- _What to do_
Starting at the first line, copy the data below through to the end, exactly.

- _Source data_
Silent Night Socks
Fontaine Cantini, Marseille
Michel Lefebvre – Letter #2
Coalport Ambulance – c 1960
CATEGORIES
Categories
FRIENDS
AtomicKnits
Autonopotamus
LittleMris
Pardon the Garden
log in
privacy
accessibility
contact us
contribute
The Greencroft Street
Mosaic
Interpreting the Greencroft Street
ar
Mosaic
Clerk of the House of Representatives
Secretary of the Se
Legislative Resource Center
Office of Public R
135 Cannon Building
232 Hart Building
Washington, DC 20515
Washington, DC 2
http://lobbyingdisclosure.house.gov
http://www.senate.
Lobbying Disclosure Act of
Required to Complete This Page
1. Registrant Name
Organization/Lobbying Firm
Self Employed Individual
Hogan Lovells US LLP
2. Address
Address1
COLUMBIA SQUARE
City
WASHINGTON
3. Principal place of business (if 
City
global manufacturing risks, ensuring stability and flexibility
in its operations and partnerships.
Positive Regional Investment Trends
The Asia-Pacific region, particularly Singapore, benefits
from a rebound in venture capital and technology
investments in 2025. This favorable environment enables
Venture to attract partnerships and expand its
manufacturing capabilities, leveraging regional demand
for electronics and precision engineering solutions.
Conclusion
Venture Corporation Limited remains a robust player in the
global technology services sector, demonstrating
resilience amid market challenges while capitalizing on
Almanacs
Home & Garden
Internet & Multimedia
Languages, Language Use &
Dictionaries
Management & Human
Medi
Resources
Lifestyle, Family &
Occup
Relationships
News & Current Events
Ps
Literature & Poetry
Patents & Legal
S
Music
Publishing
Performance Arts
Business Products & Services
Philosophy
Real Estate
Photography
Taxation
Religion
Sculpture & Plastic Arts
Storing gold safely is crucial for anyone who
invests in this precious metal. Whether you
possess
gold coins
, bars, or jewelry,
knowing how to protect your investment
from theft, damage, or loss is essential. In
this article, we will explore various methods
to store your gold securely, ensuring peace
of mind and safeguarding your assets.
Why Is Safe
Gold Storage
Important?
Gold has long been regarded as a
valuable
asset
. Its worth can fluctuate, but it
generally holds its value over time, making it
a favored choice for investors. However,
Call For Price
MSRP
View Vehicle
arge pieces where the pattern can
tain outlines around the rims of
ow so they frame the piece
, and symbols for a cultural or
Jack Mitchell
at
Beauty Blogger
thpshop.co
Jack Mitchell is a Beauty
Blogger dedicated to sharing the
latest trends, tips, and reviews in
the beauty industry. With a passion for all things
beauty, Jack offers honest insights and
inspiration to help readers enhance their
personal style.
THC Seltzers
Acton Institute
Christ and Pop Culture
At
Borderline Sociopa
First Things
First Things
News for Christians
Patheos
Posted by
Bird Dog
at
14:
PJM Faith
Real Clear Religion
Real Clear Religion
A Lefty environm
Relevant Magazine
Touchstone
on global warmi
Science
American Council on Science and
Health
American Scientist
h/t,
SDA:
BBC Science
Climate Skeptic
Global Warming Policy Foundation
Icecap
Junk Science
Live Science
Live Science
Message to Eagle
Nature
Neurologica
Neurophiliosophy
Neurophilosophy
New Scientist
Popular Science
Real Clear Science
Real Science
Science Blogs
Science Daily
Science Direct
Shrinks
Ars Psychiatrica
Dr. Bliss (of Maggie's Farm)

- _Exercise output_
Silent Night Socks
Fontaine Cantini, Marseille
Michel Lefebvre – Letter #2
Coalport Ambulance – c 1960
CATEGORIES
Categories
FRIENDS
AtomicKnits
Autonopotamus
LittleMris
Pardon the Garden
log in
privacy
accessibility
contact us
contribute
The Greencroft Street
Mosaic
Interpreting the Greencroft Street
ar
Mosaic
Clerk of the House of Representatives
Secretary of the Se
Legislative Resource Center
Office of Public R
135 Cannon Building
232 Hart Building
Washington, DC 20515
Washington, DC 2
http://lobbyingdisclosure.house.gov
http://www.senate.
Lobbying Disclosure Act of
Required to Complete This Page
1. Registrant Name
Organization/Lobbying Firm
Self Employed Individual
Hogan Lovells US LLP
2. Address
Address1
COLUMBIA SQUARE
City
WASHINGTON
3. Principal place of business (if 
City
global manufacturing risks, ensuring stability and flexibility
in its operations and partnerships.
Positive Regional Investment Trends
The Asia-Pacific region, particularly Singapore, benefits
from a rebound in venture capital and technology
investments in 2025. This favorable environment enables
Venture to attract partnerships and expand its
manufacturing capabilities, leveraging regional demand
for electronics and precision engineering solutions.
Conclusion
Venture Corporation Limited remains a robust player in the
global technology services sector, demonstrating
resilience amid market challenges while capitalizing on
Almanacs
Home & Garden
Internet & Multimedia
Languages, Language Use &
Dictionaries
Management & Human
Medi
Resources
Lifestyle, Family &
Occup
Relationships
News & Current Events
Ps
Literature & Poetry
Patents & Legal
S
Music
Publishing
Performance Arts
Business Products & Services
Philosophy
Real Estate
Photography
Taxation
Religion
Sculpture & Plastic Arts
Storing gold safely is crucial for anyone who
invests in this precious metal. Whether you
possess
gold coins
, bars, or jewelry,
knowing how to protect your investment
from theft, damage, or loss is essential. In
this article, we will explore various methods
to store your gold securely, ensuring peace
of mind and safeguarding your assets.
Why Is Safe
Gold Storage
Important?
Gold has long been regarded as a
valuable
asset
. Its worth can fluctuate, but it
generally holds its value over time, making it
a favored choice for investors. However,
Call For Price
MSRP
View Vehicle
arge pieces where the pattern can
tain outlines around the rims of
ow so they frame the piece
, and symbols for a cultural or
Jack Mitchell
at
Beauty Blogger
thpshop.co
Jack Mitchell is a Beauty
Blogger dedicated to sharing the
latest trends, tips, and reviews in
the beauty industry. With a passion for all things
beauty, Jack offers honest insights and
inspiration to help readers enhance their
personal style.
THC Seltzers
Acton Institute
Christ and Pop Culture
At
Borderline Sociopa
First Things
First Things
News for Christians
Patheos
Posted by
Bird Dog
at
14:
PJM Faith
Real Clear Religion
Real Clear Religion
A Lefty environm
Relevant Magazine
Touchstone
on global warmi
Science
American Council on Science and
Health
American Scientist
h/t,
SDA:
BBC Science
Climate Skeptic
Global Warming Policy Foundation
Icecap
Junk Science
Live Science
Live Science
Message to Eagle
Nature
Neurologica
Neurophiliosophy
Neurophilosophy
New Scientist
Popular Science
Real Clear Science
Real Science
Science Blogs
Science Daily
Science Direct
Shrinks
Ars Psychiatrica
Dr. Bliss (of Maggie's Farm)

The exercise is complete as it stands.